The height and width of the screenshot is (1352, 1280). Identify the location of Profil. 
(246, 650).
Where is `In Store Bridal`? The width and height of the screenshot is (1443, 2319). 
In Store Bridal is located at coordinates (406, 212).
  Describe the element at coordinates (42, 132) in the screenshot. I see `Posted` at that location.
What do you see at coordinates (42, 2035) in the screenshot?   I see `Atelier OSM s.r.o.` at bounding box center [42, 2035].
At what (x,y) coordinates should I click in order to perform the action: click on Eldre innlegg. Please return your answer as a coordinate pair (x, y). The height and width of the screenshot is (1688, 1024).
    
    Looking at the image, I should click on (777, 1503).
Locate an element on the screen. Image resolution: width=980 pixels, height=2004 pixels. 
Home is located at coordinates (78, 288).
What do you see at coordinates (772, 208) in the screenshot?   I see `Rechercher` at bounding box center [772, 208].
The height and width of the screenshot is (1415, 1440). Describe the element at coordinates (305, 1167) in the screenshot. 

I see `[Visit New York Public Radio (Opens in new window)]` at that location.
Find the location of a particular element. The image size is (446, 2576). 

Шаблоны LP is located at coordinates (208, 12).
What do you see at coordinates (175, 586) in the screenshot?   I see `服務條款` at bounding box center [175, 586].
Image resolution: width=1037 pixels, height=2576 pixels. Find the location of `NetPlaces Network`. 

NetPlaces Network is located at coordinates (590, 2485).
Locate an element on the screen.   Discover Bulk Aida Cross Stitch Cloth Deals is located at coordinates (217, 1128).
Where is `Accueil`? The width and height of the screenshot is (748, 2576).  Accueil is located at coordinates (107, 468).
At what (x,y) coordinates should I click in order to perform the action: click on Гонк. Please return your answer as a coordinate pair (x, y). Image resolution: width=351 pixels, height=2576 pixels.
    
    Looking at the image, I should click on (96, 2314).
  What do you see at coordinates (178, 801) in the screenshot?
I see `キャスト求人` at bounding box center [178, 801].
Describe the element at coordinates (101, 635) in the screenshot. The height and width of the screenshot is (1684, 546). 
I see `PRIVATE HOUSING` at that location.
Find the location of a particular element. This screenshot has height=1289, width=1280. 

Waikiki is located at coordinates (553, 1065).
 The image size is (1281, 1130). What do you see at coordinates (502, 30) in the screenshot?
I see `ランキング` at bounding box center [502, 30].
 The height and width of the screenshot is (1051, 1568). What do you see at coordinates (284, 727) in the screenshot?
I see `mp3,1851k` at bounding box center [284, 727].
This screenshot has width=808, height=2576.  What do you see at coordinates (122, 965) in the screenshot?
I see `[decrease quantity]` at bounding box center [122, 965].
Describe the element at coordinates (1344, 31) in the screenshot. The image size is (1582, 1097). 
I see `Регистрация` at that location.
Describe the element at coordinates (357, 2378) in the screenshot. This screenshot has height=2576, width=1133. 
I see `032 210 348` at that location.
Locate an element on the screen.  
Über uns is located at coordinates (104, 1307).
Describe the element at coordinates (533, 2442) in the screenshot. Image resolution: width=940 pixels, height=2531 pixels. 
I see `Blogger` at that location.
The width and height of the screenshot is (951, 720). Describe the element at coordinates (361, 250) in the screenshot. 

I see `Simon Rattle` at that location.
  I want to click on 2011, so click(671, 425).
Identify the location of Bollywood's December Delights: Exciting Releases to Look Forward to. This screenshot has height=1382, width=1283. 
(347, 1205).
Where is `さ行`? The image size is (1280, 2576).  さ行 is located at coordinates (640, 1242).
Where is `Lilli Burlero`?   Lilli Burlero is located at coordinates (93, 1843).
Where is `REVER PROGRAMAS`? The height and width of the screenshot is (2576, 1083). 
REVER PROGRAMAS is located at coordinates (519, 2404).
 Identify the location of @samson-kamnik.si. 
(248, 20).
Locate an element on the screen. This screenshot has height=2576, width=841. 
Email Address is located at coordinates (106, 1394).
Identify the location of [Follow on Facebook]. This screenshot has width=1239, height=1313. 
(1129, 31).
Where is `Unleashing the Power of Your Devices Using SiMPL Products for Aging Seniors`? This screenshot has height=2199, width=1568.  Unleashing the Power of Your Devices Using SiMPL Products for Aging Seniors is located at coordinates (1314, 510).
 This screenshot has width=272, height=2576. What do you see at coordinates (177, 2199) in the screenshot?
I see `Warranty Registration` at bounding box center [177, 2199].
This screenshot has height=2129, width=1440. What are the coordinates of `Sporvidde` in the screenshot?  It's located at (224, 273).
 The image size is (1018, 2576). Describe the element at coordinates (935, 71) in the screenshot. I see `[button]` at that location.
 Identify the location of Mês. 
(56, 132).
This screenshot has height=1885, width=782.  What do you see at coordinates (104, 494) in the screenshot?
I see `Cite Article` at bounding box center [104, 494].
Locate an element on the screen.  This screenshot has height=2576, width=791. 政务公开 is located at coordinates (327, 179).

_ _ _ _ _ _ _

*Task*
Please give back all of the data exactly as it appears.

*Solution to this task*
The height and width of the screenshot is (1352, 1280). Identify the location of Profil. 
(246, 650).
Where is `In Store Bridal`? The width and height of the screenshot is (1443, 2319). 
In Store Bridal is located at coordinates (406, 212).
  Describe the element at coordinates (42, 132) in the screenshot. I see `Posted` at that location.
What do you see at coordinates (42, 2035) in the screenshot?   I see `Atelier OSM s.r.o.` at bounding box center [42, 2035].
At what (x,y) coordinates should I click in order to perform the action: click on Eldre innlegg. Please return your answer as a coordinate pair (x, y). The height and width of the screenshot is (1688, 1024).
    
    Looking at the image, I should click on (777, 1503).
Locate an element on the screen. Image resolution: width=980 pixels, height=2004 pixels. 
Home is located at coordinates (78, 288).
What do you see at coordinates (772, 208) in the screenshot?   I see `Rechercher` at bounding box center [772, 208].
The height and width of the screenshot is (1415, 1440). Describe the element at coordinates (305, 1167) in the screenshot. 

I see `[Visit New York Public Radio (Opens in new window)]` at that location.
Find the location of a particular element. The image size is (446, 2576). 

Шаблоны LP is located at coordinates (208, 12).
What do you see at coordinates (175, 586) in the screenshot?   I see `服務條款` at bounding box center [175, 586].
Image resolution: width=1037 pixels, height=2576 pixels. Find the location of `NetPlaces Network`. 

NetPlaces Network is located at coordinates (590, 2485).
Locate an element on the screen.   Discover Bulk Aida Cross Stitch Cloth Deals is located at coordinates (217, 1128).
Where is `Accueil`? The width and height of the screenshot is (748, 2576).  Accueil is located at coordinates (107, 468).
At what (x,y) coordinates should I click in order to perform the action: click on Гонк. Please return your answer as a coordinate pair (x, y). Image resolution: width=351 pixels, height=2576 pixels.
    
    Looking at the image, I should click on (96, 2314).
  What do you see at coordinates (178, 801) in the screenshot?
I see `キャスト求人` at bounding box center [178, 801].
Describe the element at coordinates (101, 635) in the screenshot. The height and width of the screenshot is (1684, 546). 
I see `PRIVATE HOUSING` at that location.
Find the location of a particular element. This screenshot has height=1289, width=1280. 

Waikiki is located at coordinates (553, 1065).
 The image size is (1281, 1130). What do you see at coordinates (502, 30) in the screenshot?
I see `ランキング` at bounding box center [502, 30].
 The height and width of the screenshot is (1051, 1568). What do you see at coordinates (284, 727) in the screenshot?
I see `mp3,1851k` at bounding box center [284, 727].
This screenshot has width=808, height=2576.  What do you see at coordinates (122, 965) in the screenshot?
I see `[decrease quantity]` at bounding box center [122, 965].
Describe the element at coordinates (1344, 31) in the screenshot. The image size is (1582, 1097). 
I see `Регистрация` at that location.
Describe the element at coordinates (357, 2378) in the screenshot. This screenshot has height=2576, width=1133. 
I see `032 210 348` at that location.
Locate an element on the screen.  
Über uns is located at coordinates (104, 1307).
Describe the element at coordinates (533, 2442) in the screenshot. Image resolution: width=940 pixels, height=2531 pixels. 
I see `Blogger` at that location.
The width and height of the screenshot is (951, 720). Describe the element at coordinates (361, 250) in the screenshot. 

I see `Simon Rattle` at that location.
  I want to click on 2011, so click(671, 425).
Identify the location of Bollywood's December Delights: Exciting Releases to Look Forward to. This screenshot has height=1382, width=1283. 
(347, 1205).
Where is `さ行`? The image size is (1280, 2576).  さ行 is located at coordinates (640, 1242).
Where is `Lilli Burlero`?   Lilli Burlero is located at coordinates (93, 1843).
Where is `REVER PROGRAMAS`? The height and width of the screenshot is (2576, 1083). 
REVER PROGRAMAS is located at coordinates (519, 2404).
 Identify the location of @samson-kamnik.si. 
(248, 20).
Locate an element on the screen. This screenshot has height=2576, width=841. 
Email Address is located at coordinates (106, 1394).
Identify the location of [Follow on Facebook]. This screenshot has width=1239, height=1313. 
(1129, 31).
Where is `Unleashing the Power of Your Devices Using SiMPL Products for Aging Seniors`? This screenshot has height=2199, width=1568.  Unleashing the Power of Your Devices Using SiMPL Products for Aging Seniors is located at coordinates (1314, 510).
 This screenshot has width=272, height=2576. What do you see at coordinates (177, 2199) in the screenshot?
I see `Warranty Registration` at bounding box center [177, 2199].
This screenshot has height=2129, width=1440. What are the coordinates of `Sporvidde` in the screenshot?  It's located at (224, 273).
 The image size is (1018, 2576). Describe the element at coordinates (935, 71) in the screenshot. I see `[button]` at that location.
 Identify the location of Mês. 
(56, 132).
This screenshot has height=1885, width=782.  What do you see at coordinates (104, 494) in the screenshot?
I see `Cite Article` at bounding box center [104, 494].
Locate an element on the screen.  This screenshot has height=2576, width=791. 政务公开 is located at coordinates (327, 179).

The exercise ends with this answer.